> EXERCISE GOAL
Extract each line holding the word "walls" from the entries.

Document layout analysis data:
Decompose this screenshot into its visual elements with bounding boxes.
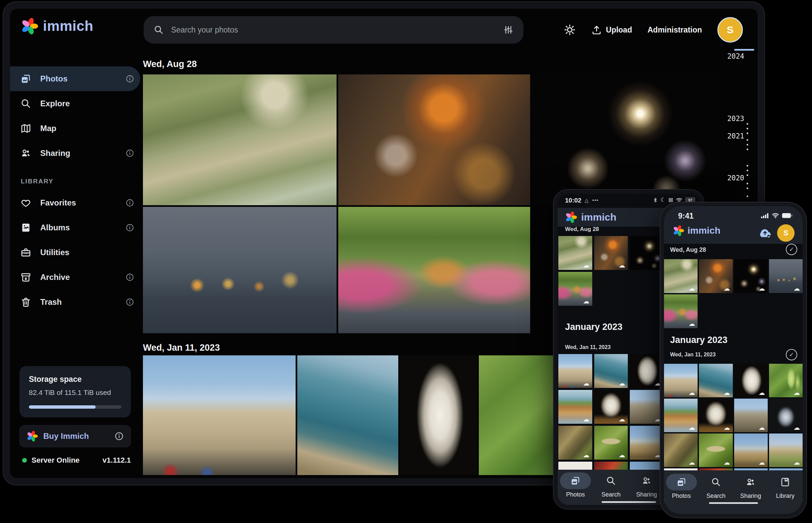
nav-tab-sharing[interactable]: Sharing bbox=[631, 472, 662, 505]
info-icon[interactable] bbox=[125, 223, 134, 232]
info-icon[interactable] bbox=[125, 198, 134, 207]
photo-zoo-monkeys[interactable]: ☁ bbox=[558, 236, 592, 270]
server-online-dot bbox=[22, 458, 27, 463]
photo-farm-village[interactable]: ☁ bbox=[769, 433, 802, 467]
sidebar-item-photos[interactable]: Photos bbox=[10, 66, 140, 91]
photo-coastal-fort[interactable]: ☁ bbox=[594, 354, 628, 388]
info-icon[interactable] bbox=[115, 431, 124, 441]
photo-dinner-table[interactable]: ☁ bbox=[594, 236, 628, 270]
photo-lizard-moss[interactable]: ☁ bbox=[594, 426, 628, 459]
date-group-heading: Wed, Aug 28 bbox=[670, 247, 706, 253]
sidebar-item-map[interactable]: Map bbox=[10, 116, 140, 141]
photo-fireworks[interactable] bbox=[532, 74, 719, 205]
photo-lizard[interactable]: ☁ bbox=[558, 426, 592, 459]
nav-tab-sharing[interactable]: Sharing bbox=[735, 474, 766, 514]
timeline-year[interactable]: 2021 bbox=[727, 132, 744, 140]
server-status-label: Server Online bbox=[32, 456, 80, 465]
sidebar-item-trash[interactable]: Trash bbox=[10, 290, 140, 314]
user-avatar[interactable]: S bbox=[777, 224, 795, 242]
cloud-sync-icon[interactable] bbox=[758, 227, 773, 239]
photo-row bbox=[143, 74, 719, 205]
photo-holding-hands[interactable]: ☁ bbox=[769, 259, 802, 293]
photo-dinner-table[interactable] bbox=[338, 74, 530, 205]
photo-fortress-walls[interactable] bbox=[143, 355, 296, 475]
photo-church-town[interactable]: ☁ bbox=[630, 426, 664, 459]
photo-autumn-park[interactable]: ☁ bbox=[664, 294, 697, 328]
photo-church-town[interactable]: ☁ bbox=[734, 433, 768, 467]
sidebar-label: Sharing bbox=[40, 148, 70, 158]
info-icon[interactable] bbox=[125, 273, 134, 282]
user-avatar[interactable]: S bbox=[718, 17, 743, 42]
photo-beach-cliff[interactable]: ☁ bbox=[558, 390, 592, 424]
sidebar-label: Utilities bbox=[40, 248, 69, 257]
cloud-backup-icon: ☁ bbox=[619, 416, 625, 422]
server-version: v1.112.1 bbox=[103, 456, 131, 465]
photo-coastal-fort[interactable] bbox=[297, 355, 398, 475]
photo-autumn-park[interactable]: ☁ bbox=[558, 272, 592, 306]
nav-tab-library[interactable]: Library bbox=[770, 474, 800, 514]
sidebar-item-albums[interactable]: Albums bbox=[10, 215, 140, 240]
info-icon[interactable] bbox=[125, 298, 134, 306]
photo-marble-bust[interactable]: ☁ bbox=[734, 364, 768, 397]
info-icon[interactable] bbox=[125, 149, 134, 158]
nav-tab-search[interactable]: Search bbox=[701, 474, 731, 514]
home-indicator[interactable] bbox=[709, 502, 758, 504]
theme-toggle-sun-icon[interactable] bbox=[564, 24, 576, 36]
photo-ruin-wall[interactable]: ☁ bbox=[630, 390, 664, 424]
photo-holding-hands[interactable] bbox=[143, 207, 336, 333]
sidebar-item-explore[interactable]: Explore bbox=[10, 91, 140, 116]
photo-lizard[interactable]: ☁ bbox=[664, 433, 697, 467]
photo-green-berries[interactable]: ☁ bbox=[769, 364, 802, 397]
select-day-check-icon[interactable]: ✓ bbox=[786, 349, 797, 360]
nav-tab-photos[interactable]: Photos bbox=[560, 472, 591, 505]
sidebar-item-archive[interactable]: Archive bbox=[10, 265, 140, 290]
buy-immich-button[interactable]: Buy Immich bbox=[19, 425, 131, 447]
sidebar-item-sharing[interactable]: Sharing bbox=[10, 141, 140, 166]
sidebar-item-utilities[interactable]: Utilities bbox=[10, 240, 140, 265]
photo-fireworks[interactable] bbox=[630, 236, 664, 270]
photo-fortress-walls[interactable]: ☁ bbox=[664, 364, 697, 397]
phone-app: 9:41 immich S Wed, Aug 28 ✓ ☁ ☁ ☁ ☁ ☁ bbox=[664, 206, 802, 514]
trash-icon bbox=[20, 297, 32, 307]
select-day-check-icon[interactable]: ✓ bbox=[786, 244, 797, 255]
nav-tab-search[interactable]: Search bbox=[595, 472, 626, 505]
photo-zoo-monkeys[interactable]: ☁ bbox=[664, 259, 697, 293]
photo-zoo-monkeys[interactable] bbox=[143, 74, 336, 205]
timeline-year[interactable]: 2024 bbox=[727, 52, 744, 60]
cloud-backup-icon: ☁ bbox=[583, 452, 589, 458]
photo-beach-cliff[interactable]: ☁ bbox=[664, 399, 697, 432]
timeline-year[interactable]: 2020 bbox=[727, 174, 744, 182]
photo-marble-bust[interactable]: ☁ bbox=[630, 354, 664, 388]
photo-dinner-table[interactable]: ☁ bbox=[699, 259, 732, 293]
library-icon bbox=[780, 477, 790, 487]
photo-stone-bust[interactable]: ☁ bbox=[594, 390, 628, 424]
administration-link[interactable]: Administration bbox=[647, 25, 702, 35]
search-bar[interactable]: Search your photos bbox=[144, 16, 523, 43]
photo-fortress-walls[interactable]: ☁ bbox=[558, 354, 592, 388]
map-icon bbox=[20, 123, 32, 134]
phone-app-header: immich bbox=[673, 225, 720, 236]
date-group-heading: Wed, Aug 28 bbox=[143, 59, 197, 69]
photo-autumn-park[interactable] bbox=[338, 207, 530, 333]
upload-button[interactable]: Upload bbox=[591, 24, 632, 35]
search-filters-icon[interactable] bbox=[503, 25, 513, 35]
buy-immich-label: Buy Immich bbox=[43, 431, 89, 441]
date-group-heading: Wed, Aug 28 bbox=[565, 226, 599, 233]
photo-silver-ornament[interactable]: ☁ bbox=[769, 399, 802, 432]
photo-row bbox=[143, 355, 613, 475]
home-indicator[interactable] bbox=[602, 501, 656, 503]
info-icon[interactable] bbox=[125, 74, 134, 83]
cloud-backup-icon: ☁ bbox=[689, 390, 695, 396]
photo-lizard-moss[interactable]: ☁ bbox=[699, 433, 732, 467]
photo-marble-bust[interactable] bbox=[400, 355, 477, 475]
sidebar-item-favorites[interactable]: Favorites bbox=[10, 191, 140, 215]
page: { "icons": {"cloud":"☁","moon":"☾","box"… bbox=[0, 0, 812, 523]
photo-coastal-fort[interactable]: ☁ bbox=[699, 364, 732, 397]
photo-stone-bust[interactable]: ☁ bbox=[699, 399, 732, 432]
nav-label: Sharing bbox=[636, 491, 657, 498]
photo-ruin-wall[interactable]: ☁ bbox=[734, 399, 768, 432]
timeline-year[interactable]: 2023 bbox=[727, 115, 744, 123]
photo-fireworks[interactable]: ☁ bbox=[734, 259, 768, 293]
sidebar-label: Photos bbox=[40, 74, 67, 84]
nav-tab-photos[interactable]: Photos bbox=[666, 474, 697, 514]
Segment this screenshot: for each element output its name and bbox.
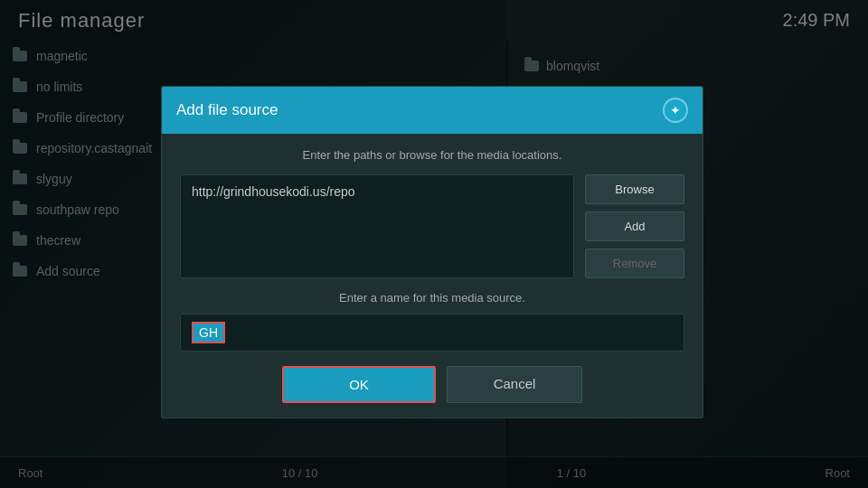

> TASK SOLUTION
photo-fortress-walls[interactable] bbox=[143, 355, 296, 475]
photo-fortress-walls[interactable]: ☁ bbox=[664, 364, 697, 397]
photo-fortress-walls[interactable]: ☁ bbox=[558, 354, 592, 388]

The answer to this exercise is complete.